_Data for review:_

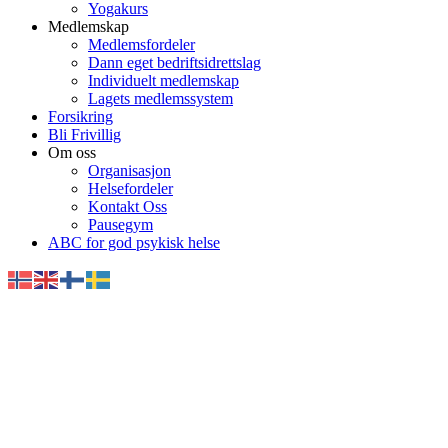
Yogakurs
Medlemskap
Medlemsfordeler
Dann eget bedriftsidrettslag
Individuelt medlemskap
Lagets medlemssystem
Forsikring
Bli Frivillig
Om oss
Organisasjon
Helsefordeler
Kontakt Oss
Pausegym
ABC for god psykisk helse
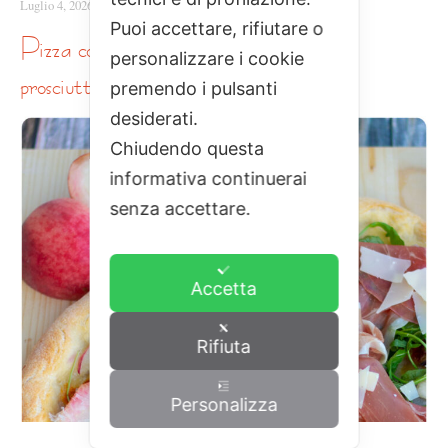
Luglio 4, 2026
|
Nessun commento
Puoi accettare, rifiutare o
pizza con pesche, stracciatella, rucola e
personalizzare i cookie
prosciutto crudo
premendo i pulsanti
desiderati.
Chiudendo questa
informativa continuerai
senza accettare.
Accetta
Rifiuta
Personalizza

_Task brief:_ Copy whichever lines of the records above contain the word "accettare".

_Expected answer:_
Puoi accettare, rifiutare o
senza accettare.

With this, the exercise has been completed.